- Listed entries:

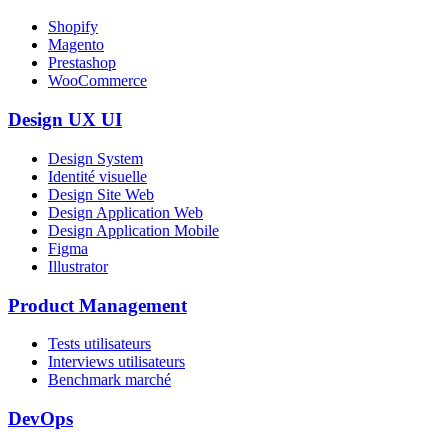
Shopify
Magento
Prestashop
WooCommerce
Design UX UI
Design System
Identité visuelle
Design Site Web
Design Application Web
Design Application Mobile
Figma
Illustrator
Product Management
Tests utilisateurs
Interviews utilisateurs
Benchmark marché
DevOps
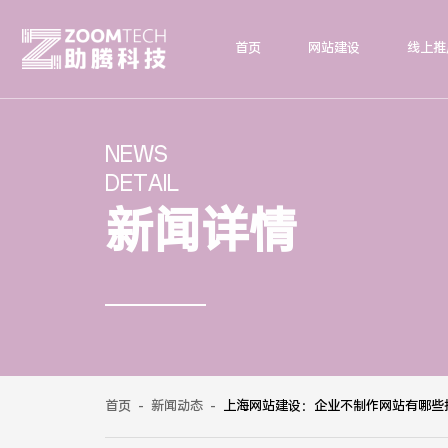
首页
网站建设
线上推
NEWS
DETAIL
新闻详情
首页
-
新闻动态
-
上海网站建设：企业不制作网站有哪些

- Task directions:
Reproduce the data word for word; no pictures.

- Task answer:
Shopify
Magento
Prestashop
WooCommerce
Design UX UI
Design System
Identité visuelle
Design Site Web
Design Application Web
Design Application Mobile
Figma
Illustrator
Product Management
Tests utilisateurs
Interviews utilisateurs
Benchmark marché
DevOps
首页
网站建设
线上推
NEWS
DETAIL
新闻详情
首页
-
新闻动态
-
上海网站建设：企业不制作网站有哪些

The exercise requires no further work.